It was refreshing to see such a nuanced, simultaneously funny and profound, take on a character’s abortion experience. Someone should create an inventory of good abortion scenes in pop movies and tv!

Life and Death and the Abortion debate

The question of life and death in the struggle for reproductive rights is one that provokes discomfort and challenging questions, highlighting an inability or reluctance in the mainstream pro-choice movement in the US to confront the question of death head-on in our understanding of abortion.
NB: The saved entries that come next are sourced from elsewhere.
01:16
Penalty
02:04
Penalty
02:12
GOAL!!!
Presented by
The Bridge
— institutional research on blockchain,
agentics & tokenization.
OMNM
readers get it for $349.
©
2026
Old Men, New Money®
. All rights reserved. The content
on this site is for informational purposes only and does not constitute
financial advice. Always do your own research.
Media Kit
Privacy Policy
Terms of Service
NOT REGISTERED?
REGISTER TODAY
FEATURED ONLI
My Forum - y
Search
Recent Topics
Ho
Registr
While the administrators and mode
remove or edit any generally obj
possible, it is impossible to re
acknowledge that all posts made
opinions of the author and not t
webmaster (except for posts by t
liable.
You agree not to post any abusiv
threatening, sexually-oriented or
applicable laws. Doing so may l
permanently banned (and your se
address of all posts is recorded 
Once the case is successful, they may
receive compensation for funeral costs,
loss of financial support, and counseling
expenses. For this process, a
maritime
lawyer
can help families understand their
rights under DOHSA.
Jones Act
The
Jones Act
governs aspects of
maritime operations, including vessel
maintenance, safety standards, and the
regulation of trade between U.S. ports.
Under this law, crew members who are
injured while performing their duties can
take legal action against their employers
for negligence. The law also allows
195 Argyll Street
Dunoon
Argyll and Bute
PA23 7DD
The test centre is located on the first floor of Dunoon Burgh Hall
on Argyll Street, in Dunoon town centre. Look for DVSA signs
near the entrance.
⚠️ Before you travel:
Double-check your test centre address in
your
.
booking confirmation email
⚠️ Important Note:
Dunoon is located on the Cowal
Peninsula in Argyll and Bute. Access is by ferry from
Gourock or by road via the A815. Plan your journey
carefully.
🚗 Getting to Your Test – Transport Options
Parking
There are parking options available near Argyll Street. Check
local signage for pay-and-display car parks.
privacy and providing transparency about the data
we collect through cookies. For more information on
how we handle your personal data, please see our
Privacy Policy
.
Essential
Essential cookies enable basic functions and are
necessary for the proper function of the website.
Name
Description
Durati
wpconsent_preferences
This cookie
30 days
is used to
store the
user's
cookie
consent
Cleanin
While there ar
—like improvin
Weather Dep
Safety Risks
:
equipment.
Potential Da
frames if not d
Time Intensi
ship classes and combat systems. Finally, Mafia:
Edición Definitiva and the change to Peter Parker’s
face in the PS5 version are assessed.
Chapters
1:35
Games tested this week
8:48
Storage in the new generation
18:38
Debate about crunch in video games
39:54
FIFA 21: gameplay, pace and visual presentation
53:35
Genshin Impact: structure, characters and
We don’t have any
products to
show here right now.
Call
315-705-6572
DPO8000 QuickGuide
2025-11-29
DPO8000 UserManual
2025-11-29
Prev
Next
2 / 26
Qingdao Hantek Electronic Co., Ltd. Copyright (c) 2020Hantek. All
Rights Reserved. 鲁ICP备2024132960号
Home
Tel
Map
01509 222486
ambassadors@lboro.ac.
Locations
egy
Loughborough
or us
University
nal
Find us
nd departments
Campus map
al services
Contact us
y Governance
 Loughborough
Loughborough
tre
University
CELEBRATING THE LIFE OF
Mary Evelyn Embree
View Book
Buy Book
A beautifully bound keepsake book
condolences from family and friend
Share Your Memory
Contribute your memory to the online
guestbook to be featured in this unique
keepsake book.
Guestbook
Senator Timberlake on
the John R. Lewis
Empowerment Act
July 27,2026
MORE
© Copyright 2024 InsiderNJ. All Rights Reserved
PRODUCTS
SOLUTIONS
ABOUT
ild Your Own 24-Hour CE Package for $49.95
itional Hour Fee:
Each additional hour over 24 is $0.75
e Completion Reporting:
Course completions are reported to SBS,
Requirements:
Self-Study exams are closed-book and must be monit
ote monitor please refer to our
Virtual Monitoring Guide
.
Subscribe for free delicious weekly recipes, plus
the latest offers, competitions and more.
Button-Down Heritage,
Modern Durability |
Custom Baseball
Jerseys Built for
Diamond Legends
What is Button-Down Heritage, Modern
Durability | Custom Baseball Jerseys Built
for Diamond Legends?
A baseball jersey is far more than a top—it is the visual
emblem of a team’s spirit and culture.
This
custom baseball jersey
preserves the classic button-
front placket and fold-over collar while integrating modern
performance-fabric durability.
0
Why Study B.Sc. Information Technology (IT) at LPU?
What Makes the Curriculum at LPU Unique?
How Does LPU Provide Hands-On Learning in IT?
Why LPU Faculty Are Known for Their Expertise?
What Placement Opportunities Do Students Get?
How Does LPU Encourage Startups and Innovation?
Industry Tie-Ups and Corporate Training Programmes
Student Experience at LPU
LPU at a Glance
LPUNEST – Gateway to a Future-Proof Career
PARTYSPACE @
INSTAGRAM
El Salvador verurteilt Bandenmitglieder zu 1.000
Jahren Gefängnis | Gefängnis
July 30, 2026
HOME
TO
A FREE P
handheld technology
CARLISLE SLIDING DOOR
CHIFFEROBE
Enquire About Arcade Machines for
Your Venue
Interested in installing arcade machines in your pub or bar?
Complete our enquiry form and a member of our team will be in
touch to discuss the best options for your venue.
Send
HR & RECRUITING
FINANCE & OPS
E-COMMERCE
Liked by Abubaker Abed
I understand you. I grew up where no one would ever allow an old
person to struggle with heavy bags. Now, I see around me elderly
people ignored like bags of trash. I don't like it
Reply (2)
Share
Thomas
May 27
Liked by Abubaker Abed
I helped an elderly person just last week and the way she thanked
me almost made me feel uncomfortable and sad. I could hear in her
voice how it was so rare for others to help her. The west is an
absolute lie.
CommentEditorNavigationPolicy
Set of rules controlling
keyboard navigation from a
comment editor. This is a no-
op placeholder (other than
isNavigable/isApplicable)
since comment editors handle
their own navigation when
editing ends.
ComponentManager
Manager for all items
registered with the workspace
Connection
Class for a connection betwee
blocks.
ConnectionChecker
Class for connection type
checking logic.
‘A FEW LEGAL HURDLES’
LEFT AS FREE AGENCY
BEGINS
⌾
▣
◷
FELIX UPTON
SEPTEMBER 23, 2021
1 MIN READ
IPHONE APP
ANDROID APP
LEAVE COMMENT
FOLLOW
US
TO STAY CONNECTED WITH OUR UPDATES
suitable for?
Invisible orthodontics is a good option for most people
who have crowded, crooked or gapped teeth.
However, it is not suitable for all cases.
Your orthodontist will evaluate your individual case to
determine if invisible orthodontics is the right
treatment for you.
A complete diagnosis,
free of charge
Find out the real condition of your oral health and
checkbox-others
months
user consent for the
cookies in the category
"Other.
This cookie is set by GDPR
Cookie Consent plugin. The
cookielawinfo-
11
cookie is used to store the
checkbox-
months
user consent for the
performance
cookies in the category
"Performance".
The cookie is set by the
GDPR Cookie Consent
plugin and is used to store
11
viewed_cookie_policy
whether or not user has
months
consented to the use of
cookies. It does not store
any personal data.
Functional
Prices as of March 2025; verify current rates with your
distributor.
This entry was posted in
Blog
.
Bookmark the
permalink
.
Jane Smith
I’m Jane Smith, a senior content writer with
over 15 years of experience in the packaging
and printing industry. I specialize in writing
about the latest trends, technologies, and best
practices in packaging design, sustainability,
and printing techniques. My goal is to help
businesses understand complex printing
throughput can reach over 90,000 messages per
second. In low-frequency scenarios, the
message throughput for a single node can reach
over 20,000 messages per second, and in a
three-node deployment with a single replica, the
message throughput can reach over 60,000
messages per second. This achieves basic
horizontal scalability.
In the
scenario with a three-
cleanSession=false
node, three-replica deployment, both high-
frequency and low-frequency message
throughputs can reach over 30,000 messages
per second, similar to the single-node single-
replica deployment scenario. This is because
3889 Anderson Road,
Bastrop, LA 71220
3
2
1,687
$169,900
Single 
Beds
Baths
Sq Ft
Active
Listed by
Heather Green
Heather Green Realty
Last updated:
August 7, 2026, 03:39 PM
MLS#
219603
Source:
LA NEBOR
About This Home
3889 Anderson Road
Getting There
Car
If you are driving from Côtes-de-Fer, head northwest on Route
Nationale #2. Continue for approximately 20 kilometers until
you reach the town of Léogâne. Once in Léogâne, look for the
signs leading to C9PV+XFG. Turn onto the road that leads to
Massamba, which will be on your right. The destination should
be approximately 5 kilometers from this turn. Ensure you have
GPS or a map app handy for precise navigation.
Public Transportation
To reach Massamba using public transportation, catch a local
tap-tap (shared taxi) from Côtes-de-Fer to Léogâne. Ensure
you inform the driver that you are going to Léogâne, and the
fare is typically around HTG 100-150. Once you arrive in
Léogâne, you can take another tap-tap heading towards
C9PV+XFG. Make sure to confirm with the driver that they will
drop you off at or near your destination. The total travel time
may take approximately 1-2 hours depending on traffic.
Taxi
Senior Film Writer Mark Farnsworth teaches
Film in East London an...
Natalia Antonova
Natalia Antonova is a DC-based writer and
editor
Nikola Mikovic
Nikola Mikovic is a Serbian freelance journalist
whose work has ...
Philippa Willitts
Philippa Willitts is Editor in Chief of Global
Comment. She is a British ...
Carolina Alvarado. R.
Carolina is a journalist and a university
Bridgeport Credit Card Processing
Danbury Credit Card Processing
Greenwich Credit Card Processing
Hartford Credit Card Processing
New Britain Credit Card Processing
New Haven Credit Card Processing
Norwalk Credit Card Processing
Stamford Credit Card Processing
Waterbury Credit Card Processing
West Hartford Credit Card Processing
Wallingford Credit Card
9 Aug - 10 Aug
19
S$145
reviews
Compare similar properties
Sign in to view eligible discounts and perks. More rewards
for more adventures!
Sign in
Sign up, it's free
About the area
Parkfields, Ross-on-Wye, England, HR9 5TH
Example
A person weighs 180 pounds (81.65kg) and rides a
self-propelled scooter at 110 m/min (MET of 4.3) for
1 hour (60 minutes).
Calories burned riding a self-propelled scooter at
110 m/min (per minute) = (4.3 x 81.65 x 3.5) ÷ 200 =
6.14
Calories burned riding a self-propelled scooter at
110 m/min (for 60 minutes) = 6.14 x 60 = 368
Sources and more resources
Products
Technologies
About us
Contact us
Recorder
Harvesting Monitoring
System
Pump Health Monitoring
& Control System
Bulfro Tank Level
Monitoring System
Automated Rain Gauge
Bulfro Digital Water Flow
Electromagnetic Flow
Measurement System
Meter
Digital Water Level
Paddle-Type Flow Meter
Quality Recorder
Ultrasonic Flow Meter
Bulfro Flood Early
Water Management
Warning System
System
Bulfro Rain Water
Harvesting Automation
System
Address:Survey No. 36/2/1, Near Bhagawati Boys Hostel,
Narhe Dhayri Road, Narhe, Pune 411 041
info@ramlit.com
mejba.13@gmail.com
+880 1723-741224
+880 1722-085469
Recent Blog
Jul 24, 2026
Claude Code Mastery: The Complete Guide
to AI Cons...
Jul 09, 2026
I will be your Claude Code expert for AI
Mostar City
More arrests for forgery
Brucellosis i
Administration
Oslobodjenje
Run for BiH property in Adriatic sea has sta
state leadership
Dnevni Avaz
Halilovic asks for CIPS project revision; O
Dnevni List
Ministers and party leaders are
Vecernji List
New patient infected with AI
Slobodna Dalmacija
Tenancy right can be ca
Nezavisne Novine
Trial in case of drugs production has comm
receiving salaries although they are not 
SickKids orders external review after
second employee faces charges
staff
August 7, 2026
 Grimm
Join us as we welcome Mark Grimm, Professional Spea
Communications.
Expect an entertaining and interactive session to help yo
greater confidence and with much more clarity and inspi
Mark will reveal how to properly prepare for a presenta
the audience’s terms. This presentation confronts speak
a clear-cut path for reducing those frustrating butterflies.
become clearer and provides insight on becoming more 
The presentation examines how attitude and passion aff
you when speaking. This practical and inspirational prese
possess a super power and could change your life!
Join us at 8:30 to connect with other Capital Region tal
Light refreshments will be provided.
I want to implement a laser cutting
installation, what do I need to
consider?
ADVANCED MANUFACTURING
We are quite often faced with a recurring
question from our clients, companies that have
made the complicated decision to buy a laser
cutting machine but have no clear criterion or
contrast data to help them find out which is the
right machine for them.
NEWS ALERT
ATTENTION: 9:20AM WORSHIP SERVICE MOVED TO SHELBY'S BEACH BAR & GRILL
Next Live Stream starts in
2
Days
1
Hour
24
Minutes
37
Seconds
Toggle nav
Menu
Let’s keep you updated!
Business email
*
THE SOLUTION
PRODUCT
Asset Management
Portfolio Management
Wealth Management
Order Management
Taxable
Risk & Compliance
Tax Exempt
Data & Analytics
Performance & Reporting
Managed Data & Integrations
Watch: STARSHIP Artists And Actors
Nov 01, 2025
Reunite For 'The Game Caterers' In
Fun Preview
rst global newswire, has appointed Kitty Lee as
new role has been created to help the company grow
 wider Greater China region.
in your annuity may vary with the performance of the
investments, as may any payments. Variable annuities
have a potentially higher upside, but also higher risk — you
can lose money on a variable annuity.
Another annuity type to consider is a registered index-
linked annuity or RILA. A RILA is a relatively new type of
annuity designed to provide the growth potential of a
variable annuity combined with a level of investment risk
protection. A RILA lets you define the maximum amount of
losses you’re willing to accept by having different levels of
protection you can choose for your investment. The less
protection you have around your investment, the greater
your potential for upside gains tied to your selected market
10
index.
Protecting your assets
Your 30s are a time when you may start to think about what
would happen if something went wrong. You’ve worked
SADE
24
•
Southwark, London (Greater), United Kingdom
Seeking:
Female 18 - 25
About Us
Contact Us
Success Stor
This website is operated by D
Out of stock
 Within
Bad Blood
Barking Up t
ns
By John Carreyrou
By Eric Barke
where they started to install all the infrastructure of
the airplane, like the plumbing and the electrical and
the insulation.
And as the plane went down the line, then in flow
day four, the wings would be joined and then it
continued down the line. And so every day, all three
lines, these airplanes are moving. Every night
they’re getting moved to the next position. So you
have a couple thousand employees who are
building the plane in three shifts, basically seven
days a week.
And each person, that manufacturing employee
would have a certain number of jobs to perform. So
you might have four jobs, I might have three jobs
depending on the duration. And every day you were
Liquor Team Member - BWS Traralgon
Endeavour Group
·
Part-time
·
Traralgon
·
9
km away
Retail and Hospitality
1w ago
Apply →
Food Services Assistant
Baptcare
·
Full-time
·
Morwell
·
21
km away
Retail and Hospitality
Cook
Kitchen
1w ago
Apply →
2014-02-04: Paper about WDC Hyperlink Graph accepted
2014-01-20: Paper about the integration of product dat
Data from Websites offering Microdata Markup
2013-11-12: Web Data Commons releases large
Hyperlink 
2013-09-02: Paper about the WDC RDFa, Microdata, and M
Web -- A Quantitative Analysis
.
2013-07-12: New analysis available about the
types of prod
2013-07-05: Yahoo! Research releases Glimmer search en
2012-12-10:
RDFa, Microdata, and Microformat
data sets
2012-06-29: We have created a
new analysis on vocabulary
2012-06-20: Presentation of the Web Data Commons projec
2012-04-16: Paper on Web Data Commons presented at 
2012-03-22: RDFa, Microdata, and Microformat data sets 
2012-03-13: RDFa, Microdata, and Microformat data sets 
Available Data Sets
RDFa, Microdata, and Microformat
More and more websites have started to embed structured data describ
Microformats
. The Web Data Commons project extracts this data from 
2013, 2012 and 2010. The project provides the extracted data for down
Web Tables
La cuestión de la vida y la muerte en la lucha por los derechos reproductivos es una causa de incomodidad y preguntas desafiantes, destacando una incapacidad/ debilidad en el movimiento pro de los Estados Unidos.

In conversations we’ve had with women in our circle of friends who’ve had an abortion, the subject of regret and sadness, along with the taboo around speaking these feelings in feminist circles, has repeatedly emerged. Fearful of reaffirming any part of the anti-abortion activists’ arguments, we end up censoring ourselves.

Hemos tenido conversaciones personales, dentro nuestros círculos de amigas feministas, sobre el tabú que algunxs sienten de tener cualquier duda o sentimientos de arrepentimiento. “No es que me arrepiento, fue la mejor decisión para mi en este momento, pero hay momentos en que pienso en cómo hubiera sido mi vida.”

In an excellent recent article in Bitch Media, Abby Minor challenges us to accept that abortion is the end of a life and examines the US’s mainstream pro-choice movement’s weakness in dealing with death and mourning. Minor explores what it would mean to “simply own that abortion is beneficial, essential, and sacred—even if life does begin at conception.”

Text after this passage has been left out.